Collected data
• • •
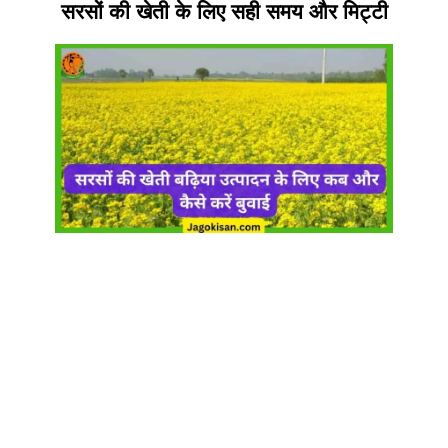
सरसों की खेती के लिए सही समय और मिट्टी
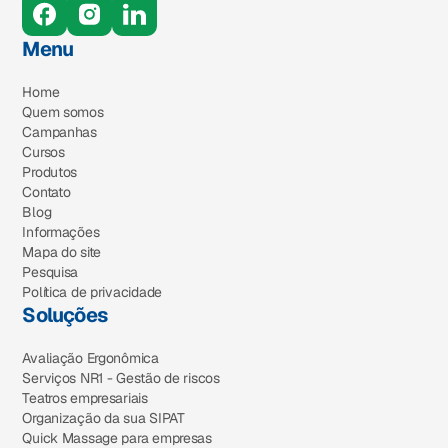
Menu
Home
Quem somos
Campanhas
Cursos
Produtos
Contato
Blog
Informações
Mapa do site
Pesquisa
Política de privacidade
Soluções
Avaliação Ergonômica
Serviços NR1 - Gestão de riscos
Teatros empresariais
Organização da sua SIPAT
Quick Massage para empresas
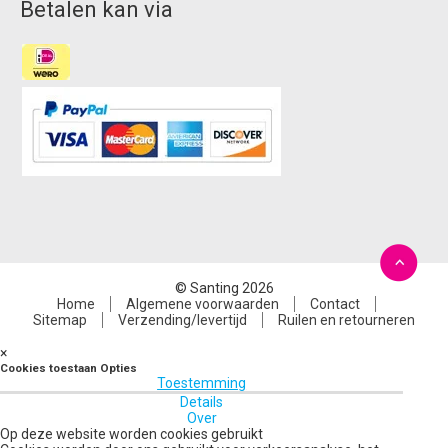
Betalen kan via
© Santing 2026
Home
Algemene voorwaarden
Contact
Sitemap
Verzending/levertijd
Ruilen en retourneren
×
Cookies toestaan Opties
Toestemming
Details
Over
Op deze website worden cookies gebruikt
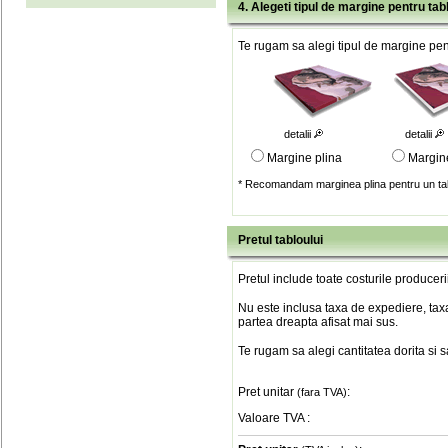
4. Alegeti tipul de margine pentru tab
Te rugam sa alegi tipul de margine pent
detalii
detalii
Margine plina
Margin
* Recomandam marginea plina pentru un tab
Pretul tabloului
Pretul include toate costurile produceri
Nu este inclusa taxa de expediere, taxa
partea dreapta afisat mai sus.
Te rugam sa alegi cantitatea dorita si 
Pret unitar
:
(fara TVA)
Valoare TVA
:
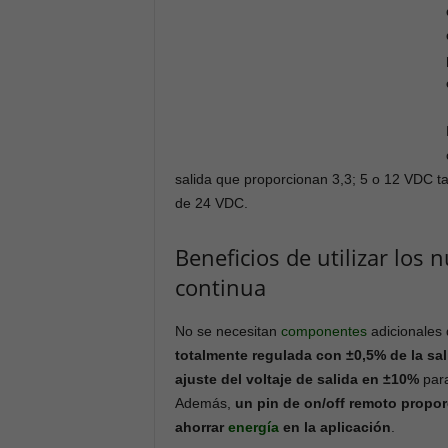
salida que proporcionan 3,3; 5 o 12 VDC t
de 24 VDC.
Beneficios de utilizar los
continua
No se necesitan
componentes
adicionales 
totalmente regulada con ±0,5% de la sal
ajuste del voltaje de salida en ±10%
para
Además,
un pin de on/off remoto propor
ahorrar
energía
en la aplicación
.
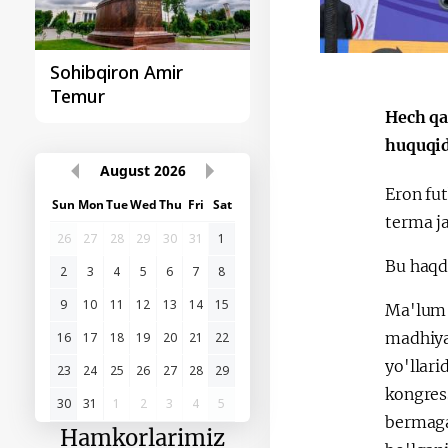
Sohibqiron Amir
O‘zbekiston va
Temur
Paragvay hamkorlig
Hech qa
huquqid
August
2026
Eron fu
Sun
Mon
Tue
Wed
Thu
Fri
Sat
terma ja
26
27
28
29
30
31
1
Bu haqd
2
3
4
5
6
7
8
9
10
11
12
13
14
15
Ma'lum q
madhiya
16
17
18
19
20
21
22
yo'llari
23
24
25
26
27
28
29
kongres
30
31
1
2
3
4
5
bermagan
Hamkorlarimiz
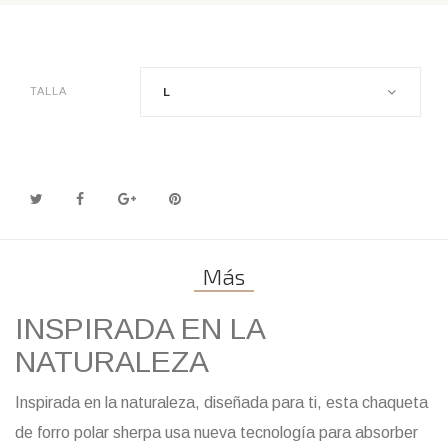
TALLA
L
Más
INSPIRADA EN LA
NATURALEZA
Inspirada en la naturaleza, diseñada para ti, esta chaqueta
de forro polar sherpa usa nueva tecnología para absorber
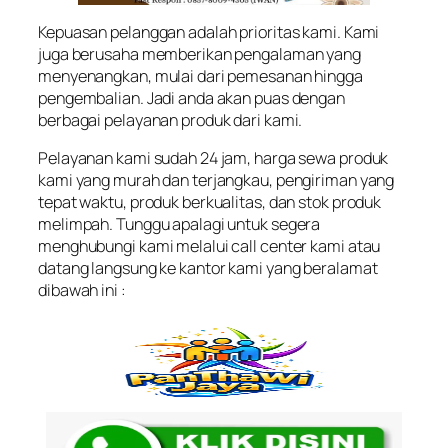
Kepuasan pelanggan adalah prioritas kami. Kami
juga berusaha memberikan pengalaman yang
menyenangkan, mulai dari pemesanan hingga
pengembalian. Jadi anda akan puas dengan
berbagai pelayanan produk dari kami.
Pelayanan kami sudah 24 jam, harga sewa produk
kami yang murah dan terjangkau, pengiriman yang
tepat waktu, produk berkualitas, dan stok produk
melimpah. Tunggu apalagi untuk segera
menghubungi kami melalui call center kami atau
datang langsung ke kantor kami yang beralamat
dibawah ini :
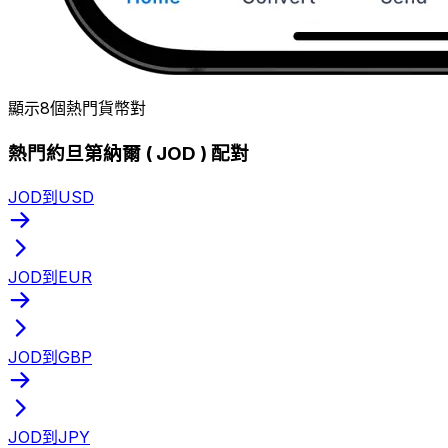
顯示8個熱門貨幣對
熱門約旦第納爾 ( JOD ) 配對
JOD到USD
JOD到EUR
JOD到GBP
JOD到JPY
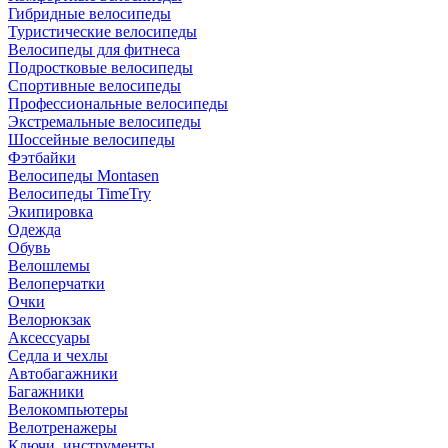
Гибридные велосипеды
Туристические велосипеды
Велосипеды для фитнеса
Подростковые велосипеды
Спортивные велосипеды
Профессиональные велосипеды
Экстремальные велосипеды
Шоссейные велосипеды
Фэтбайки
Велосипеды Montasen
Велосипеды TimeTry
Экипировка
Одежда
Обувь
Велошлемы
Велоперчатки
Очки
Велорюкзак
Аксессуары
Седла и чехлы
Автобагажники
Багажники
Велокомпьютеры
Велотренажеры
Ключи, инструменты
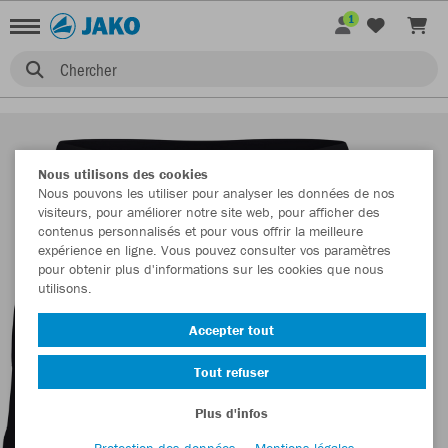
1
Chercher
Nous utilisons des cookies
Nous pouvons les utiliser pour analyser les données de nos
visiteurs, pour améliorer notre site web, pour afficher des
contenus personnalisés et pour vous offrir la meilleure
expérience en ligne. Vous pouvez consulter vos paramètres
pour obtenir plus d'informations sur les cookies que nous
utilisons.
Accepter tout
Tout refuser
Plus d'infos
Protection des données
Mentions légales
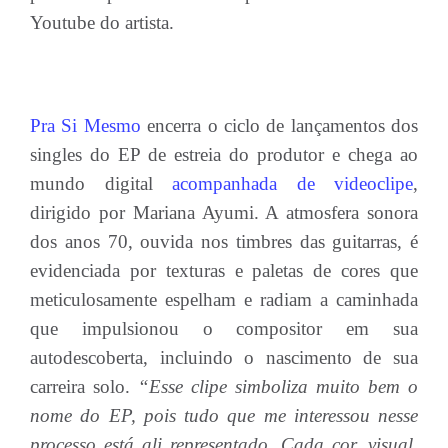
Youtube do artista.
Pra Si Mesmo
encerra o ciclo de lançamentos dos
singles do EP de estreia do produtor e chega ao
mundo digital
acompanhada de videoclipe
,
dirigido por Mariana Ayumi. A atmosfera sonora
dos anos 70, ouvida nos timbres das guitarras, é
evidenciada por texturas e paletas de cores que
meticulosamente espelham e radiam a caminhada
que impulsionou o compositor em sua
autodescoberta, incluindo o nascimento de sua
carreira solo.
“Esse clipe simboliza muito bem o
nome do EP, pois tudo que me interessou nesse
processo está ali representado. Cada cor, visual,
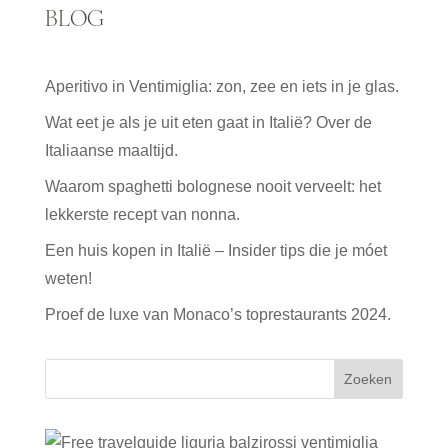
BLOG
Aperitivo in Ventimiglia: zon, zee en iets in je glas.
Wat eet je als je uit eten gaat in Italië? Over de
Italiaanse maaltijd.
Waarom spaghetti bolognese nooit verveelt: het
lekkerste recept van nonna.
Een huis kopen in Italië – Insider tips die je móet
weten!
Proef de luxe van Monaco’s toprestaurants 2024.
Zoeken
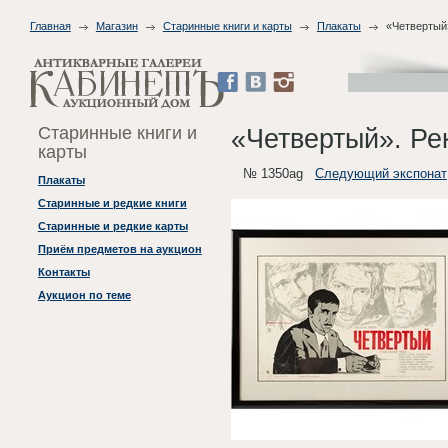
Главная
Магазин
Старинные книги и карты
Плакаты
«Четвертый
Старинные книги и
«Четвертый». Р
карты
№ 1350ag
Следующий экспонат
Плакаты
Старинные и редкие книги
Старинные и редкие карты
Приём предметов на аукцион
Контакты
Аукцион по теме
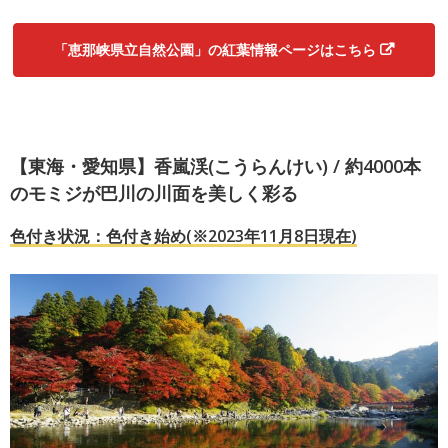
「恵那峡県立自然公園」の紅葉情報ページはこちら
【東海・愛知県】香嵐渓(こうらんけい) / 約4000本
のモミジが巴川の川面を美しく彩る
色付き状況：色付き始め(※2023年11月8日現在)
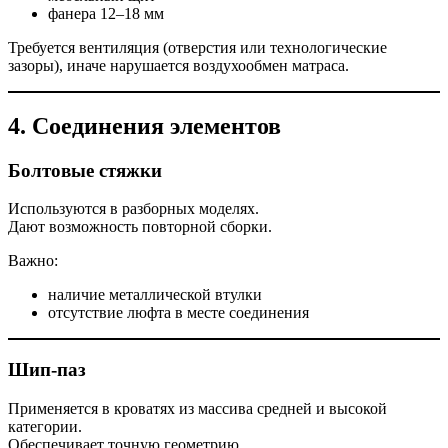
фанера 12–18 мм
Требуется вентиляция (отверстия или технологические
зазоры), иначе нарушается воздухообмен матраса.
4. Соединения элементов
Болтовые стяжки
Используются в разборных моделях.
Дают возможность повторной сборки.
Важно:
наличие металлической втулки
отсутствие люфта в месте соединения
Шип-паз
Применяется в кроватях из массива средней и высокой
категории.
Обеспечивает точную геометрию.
• • •
Your task is to gather all lines from the entries above that hold the word "plina".

### RESULT OF THIS EXERCISE
Margine plina
* Recomandam marginea plina pentru un tab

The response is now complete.